- Occupations: Screenwriter, author, television writer, producer
- Writing career
- Language: English
- Genres: Film, television, magazines
- Notable work: Yesterday

= Jack Barth =

American screenwriter and author (born 1956)

Jack Barth is an Anglo-American writer. He has written for film, television, books and magazines, and is also a television producer. He is best known for creating the story that was the basis for the 2019 film Yesterday and his claim that Richard Curtis falsely took credit for key elements of Barth's original screenplay, "Cover Version." Prior to Yesterday, Barth had written 25 unproduced screenplays over 40 years. At age 62, he might also have been the oldest person ever to see a first feature screenplay produced, with the previous oldest first-time screenwriter believed to have been Raymond Chandler, at age 56.

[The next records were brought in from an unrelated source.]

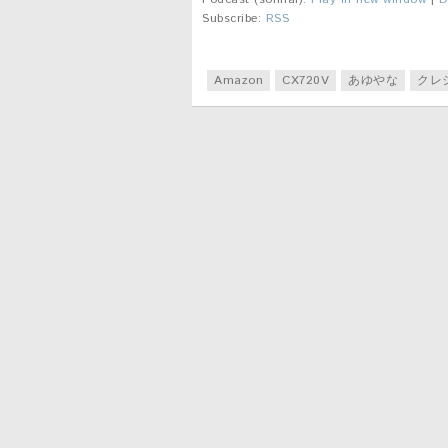
Subscribe:
RSS
Amazon
CX720V
あゆやな
クレ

A former editor of the Stanford Chaparral, Barth also wrote The Simpsons episode "A Fish Called Selma". He wrote and produced several series for British television that were presented by Jonathan Ross, including Americana, Japanorama and Asian Invasion. His books include
Roadside America (co-written with Doug Kirby, Ken Smith and Mike Wilkins), American Quest, Roadside Hollywood, Roadside Elvis and Sold Short, a look at fraud in the American stock markets as seen through the eyes of the notorious short-seller Manuel P. Asensio.